IBM Ordered To Pay $1.6 Bln To BMC Software In AT&T Case

International Business Machines Corp. has been ordered to pay $1.6 billion to BMC Software Inc. for fraud and contract violations in connection with mutual client AT&T Inc.

U.S. District Judge Gray Miller made the final ruling in the case, which began five years ago in the US District Court, Southern District of Texas (Houston). The judgement followed a seven-day trial from March 14 to March 24.

For long, both IBM and IT firm BMC had operated under a deal that disallowed IBM from moving mutual clients over to its own software product line.

IBM had serviced AT&T’s mainframe computers for years, but the telecom major relied on BMC software since 2007. Later, AT&T conducted an internal initiative to migrate to IBM software from BMC software.

Following this, in 2017, BMC sued IBM accusing it for poaching AT&T’s software business when both companies renewed their power-sharing deal.

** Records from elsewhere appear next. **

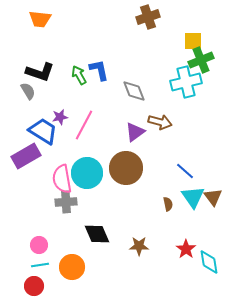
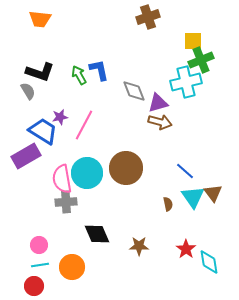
purple triangle: moved 23 px right, 29 px up; rotated 20 degrees clockwise
brown triangle: moved 4 px up
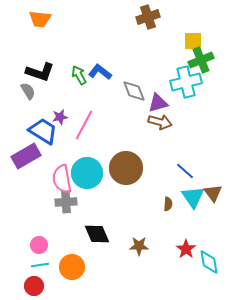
blue L-shape: moved 1 px right, 2 px down; rotated 40 degrees counterclockwise
brown semicircle: rotated 16 degrees clockwise
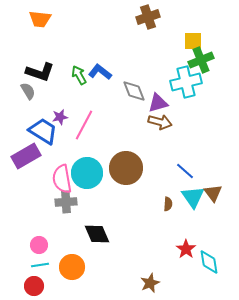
brown star: moved 11 px right, 37 px down; rotated 24 degrees counterclockwise
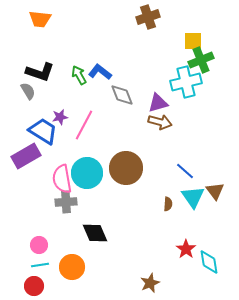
gray diamond: moved 12 px left, 4 px down
brown triangle: moved 2 px right, 2 px up
black diamond: moved 2 px left, 1 px up
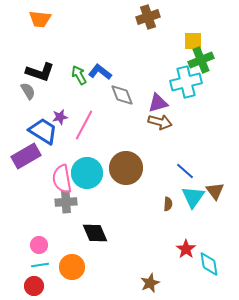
cyan triangle: rotated 10 degrees clockwise
cyan diamond: moved 2 px down
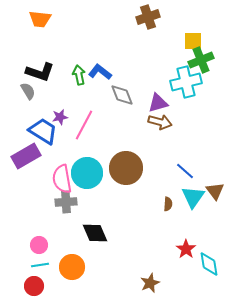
green arrow: rotated 18 degrees clockwise
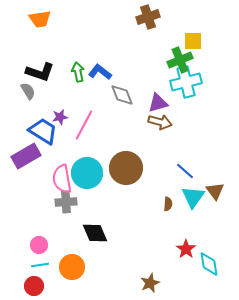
orange trapezoid: rotated 15 degrees counterclockwise
green cross: moved 21 px left
green arrow: moved 1 px left, 3 px up
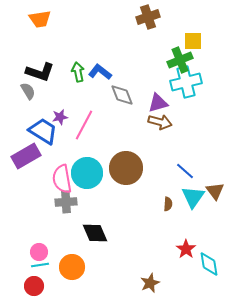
pink circle: moved 7 px down
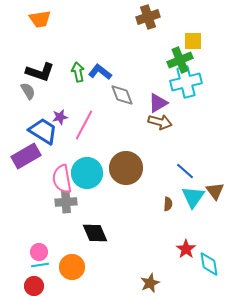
purple triangle: rotated 15 degrees counterclockwise
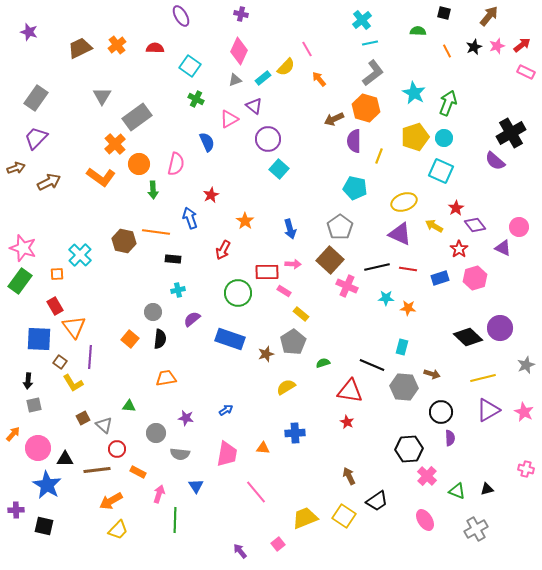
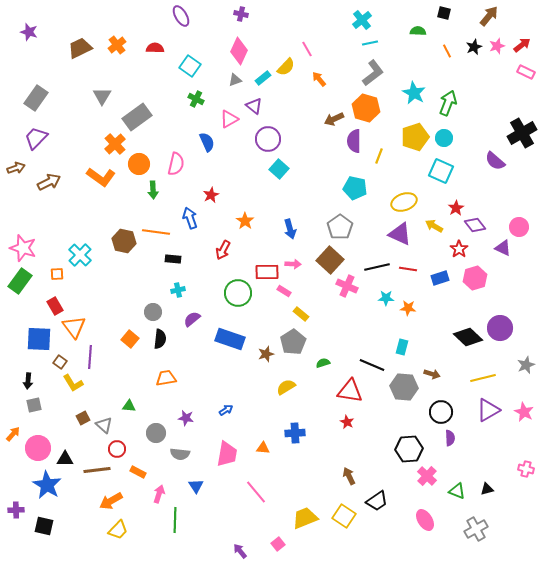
black cross at (511, 133): moved 11 px right
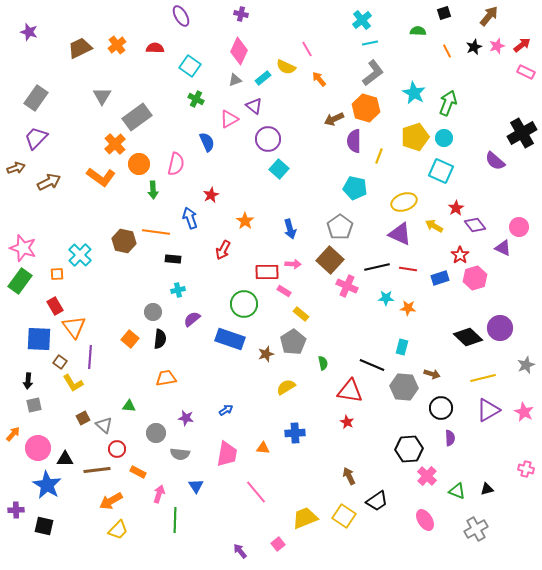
black square at (444, 13): rotated 32 degrees counterclockwise
yellow semicircle at (286, 67): rotated 72 degrees clockwise
red star at (459, 249): moved 1 px right, 6 px down
green circle at (238, 293): moved 6 px right, 11 px down
green semicircle at (323, 363): rotated 96 degrees clockwise
black circle at (441, 412): moved 4 px up
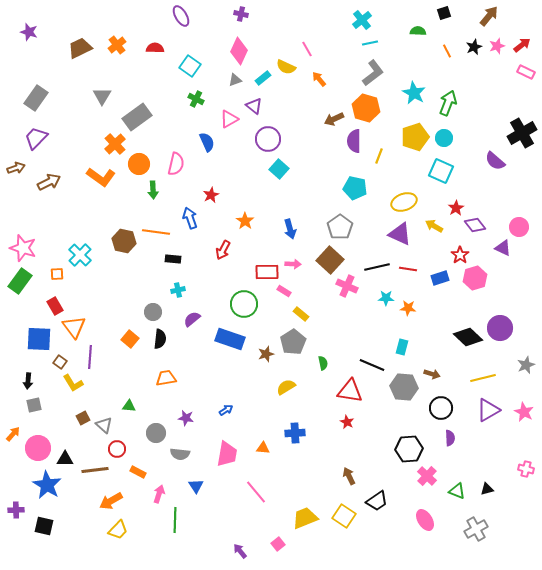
brown line at (97, 470): moved 2 px left
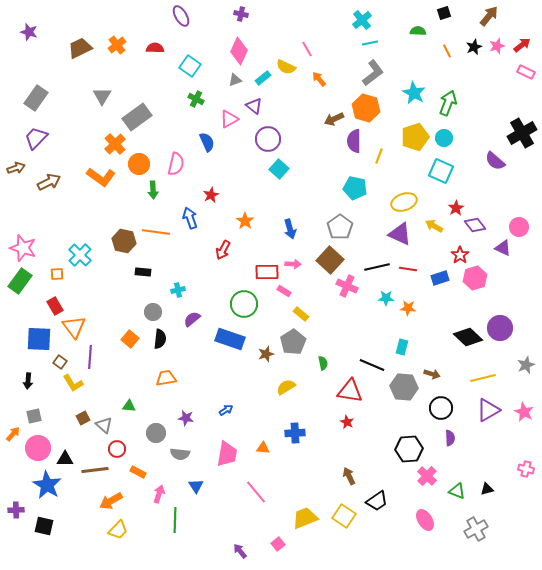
black rectangle at (173, 259): moved 30 px left, 13 px down
gray square at (34, 405): moved 11 px down
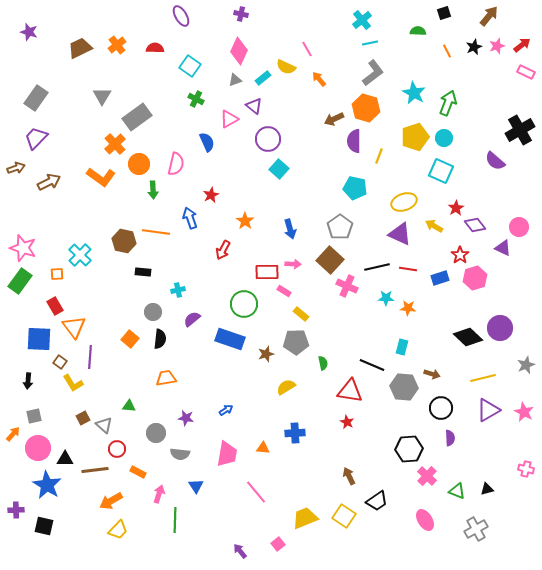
black cross at (522, 133): moved 2 px left, 3 px up
gray pentagon at (293, 342): moved 3 px right; rotated 30 degrees clockwise
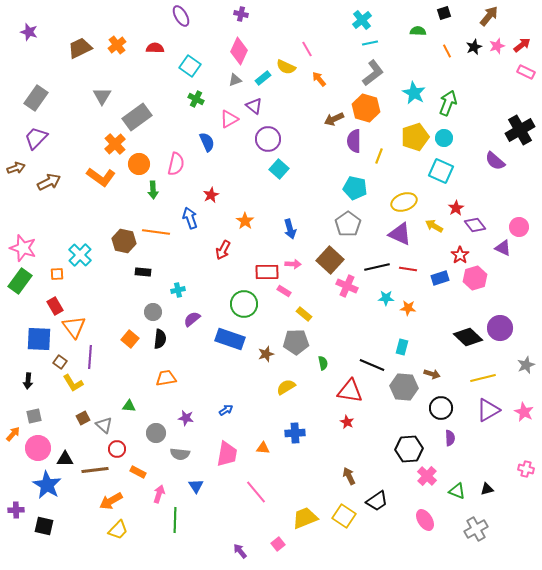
gray pentagon at (340, 227): moved 8 px right, 3 px up
yellow rectangle at (301, 314): moved 3 px right
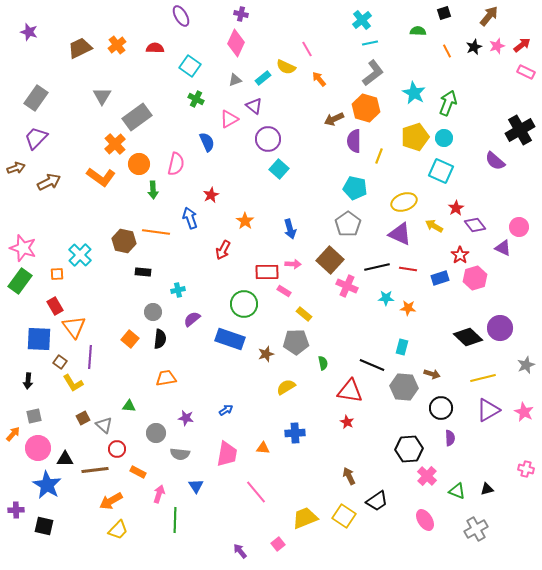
pink diamond at (239, 51): moved 3 px left, 8 px up
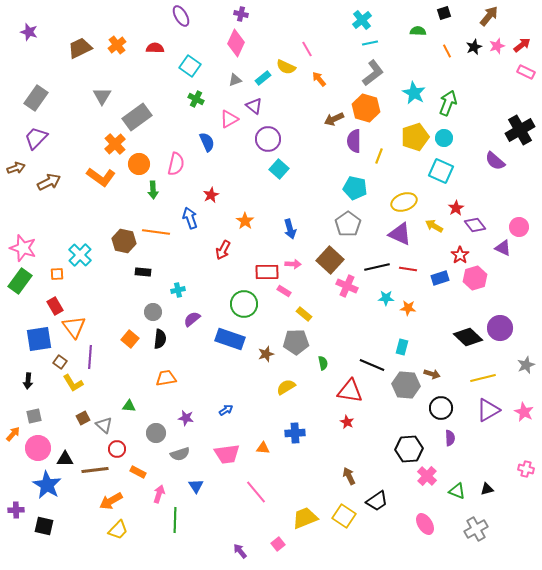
blue square at (39, 339): rotated 12 degrees counterclockwise
gray hexagon at (404, 387): moved 2 px right, 2 px up
gray semicircle at (180, 454): rotated 24 degrees counterclockwise
pink trapezoid at (227, 454): rotated 72 degrees clockwise
pink ellipse at (425, 520): moved 4 px down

BMC had asked the court to award $791 million for IBM’s breach of their agreement and $104 million for lost profits on the AT&T contract.

Meanwhile, IBM’s response was that it was AT&T which declined BMC’s products and turned to IBM for its own reasons. IBM claimed it to be fair game under its agreement with BMC.

The judge rejected IBM’s claim that it acquired the mainframe software account of AT&T, one of BMC’s core customers, in a fare deal. According to the Judge, IBM fraudulently induced BMC to sign the 2015 power-sharing deal barring IBM from poaching mutual clients.

The judge said, “The court has determined that the theory asserted by BMC, and found meritorious by the court, which affords BMC the greatest recovery is its claim against IBM for fraudulent inducement. Accordingly, BMC shall recover direct and punitive damages from IBM on its fraudulent inducement claim, plus prejudgment interest in the amount of 5% and postjudgment interest.”

In the ruling, Miller awarded $717.74 million in actual contractual damages, $168.23 million in prejudgment interest and an additional $717.74 million in punitive damages based on fraud by clear and convincing evidence.

BMC is also entitled to recover from IBM post-judgment interest from the date of the entry of judgment until satisfaction or payment at the rate of 2.06% per annum.

The combined amount of actual damages, exemplary damages, and pre-judgment interest on actual damages awarded to BMC in the amounts to about $1.60 billion.

Meanwhile, Miller dismissed several BMC contract and trade secret claims against IBM.

Responding to the judgement, IBM said it had acted in good faith in every respect, and would appeal the verdict.